馬車の席に戻ると、アサータクは手元の図面を指でなぞりながら、静かに語り始めました。
「ハインツ様。あなたご自身は、泥にまみれる農地も、暗い坑道もお持ちではない。……ですが、あなたの元には、水に悩む鉱山主や、干ばつに喘ぐ農場主たちが、資金を借りに日参しているはずです」
アサータクは、ハインツの「立場」を正確に突きました。
「想像してください。彼らが坑道の水抜きのために雇っている100人の人足を。……この『揚水ポンプ』一台あれば、その100人の仕事は、たった一人の子供でもこなせます」
「……ほう」
「あなたの取引相手は、人件費が浮き、浮いた金と人を掘削に回せる。当然、あなたへの返済も滞りなく進み、利息も太るでしょう。……あるいは、あなたがこのポンプを彼らに『貸し出す』だけでもいい。彼らはあなたに頭が上がらなくなる」
ハインツの目が、商人の色に変わりました。
彼は自分の所有地ではなく、自分の「支配下にあるネットワーク」全体にこの技術が行き渡った時の利益と、政治的な影響力を計算しています。
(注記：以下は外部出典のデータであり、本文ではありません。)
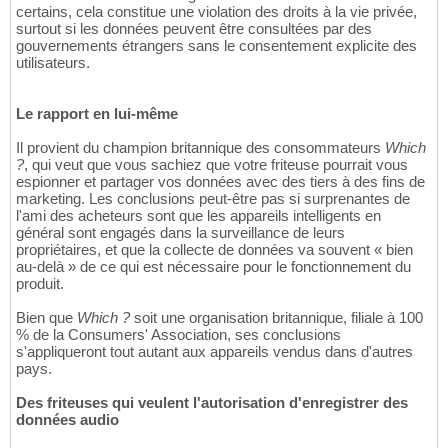
certains, cela constitue une violation des droits à la vie privée,
surtout si les données peuvent être consultées par des
gouvernements étrangers sans le consentement explicite des
utilisateurs.
Le rapport en lui-même
Il provient du champion britannique des consommateurs
Which
?
, qui veut que vous sachiez que votre friteuse pourrait vous
espionner et partager vos données avec des tiers à des fins de
marketing. Les conclusions peut-être pas si surprenantes de
l'ami des acheteurs sont que les appareils intelligents en
général sont engagés dans la surveillance de leurs
propriétaires, et que la collecte de données va souvent « bien
au-delà » de ce qui est nécessaire pour le fonctionnement du
produit.
Bien que
Which ?
soit une organisation britannique, filiale à 100
% de la Consumers' Association, ses conclusions
s'appliqueront tout autant aux appareils vendus dans d'autres
pays.
Des friteuses qui veulent l'autorisation d'enregistrer des
données audio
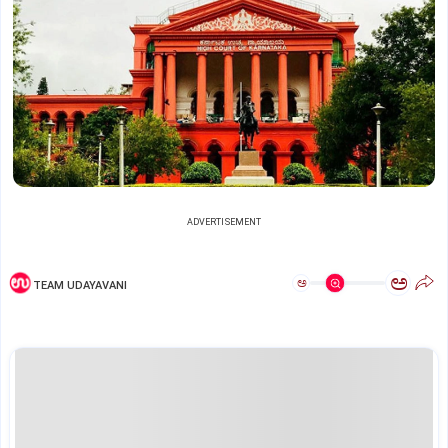
ADVERTISEMENT
ಅ
ಅ
TEAM UDAYAVANI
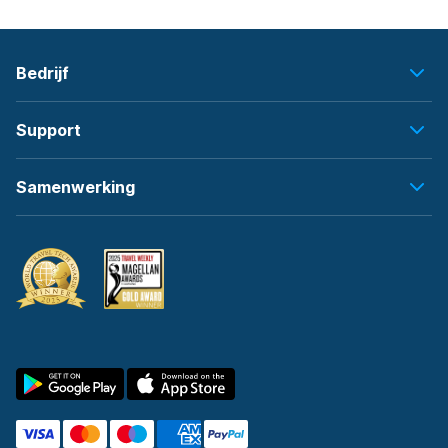
Bedrijf
Support
Samenwerking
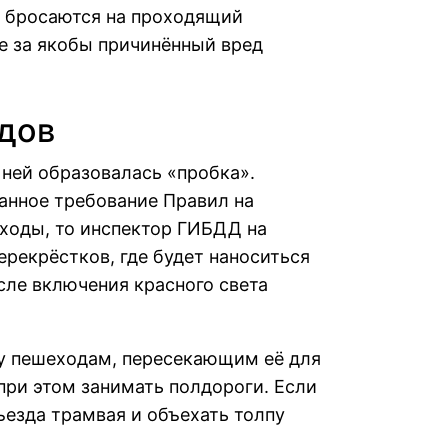
о бросаются на проходящий
е за якобы причинённый вред
дов
 ней образовалась «пробка».
анное требование Правил на
еходы, то инспектор ГИБДД на
рекрёстков, где будет наноситься
сле включения красного света
гу пешеходам, пересекающим её для
при этом занимать полдороги. Если
ъезда трамвая и объехать толпу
「100人を1人に、か。……私の顧客たちが泣いて喜びそうな話だ」
ハインツは鼻を鳴らしましたが、その視線は図面から離れません。
アサータクは畳みかけます。
「この装置は『理』に基づいています。設置して動かすだけで、24時間、文句も言わずに水を吐き出し続ける。……ナバラ帝国の深い鉱山を持つ連中がこれを見たら、いくら積むと思いますか?」
「ナバラ……」
ハインツの口から、敵国の名が漏れました。
アサータクは、その反応を見逃しませんでした。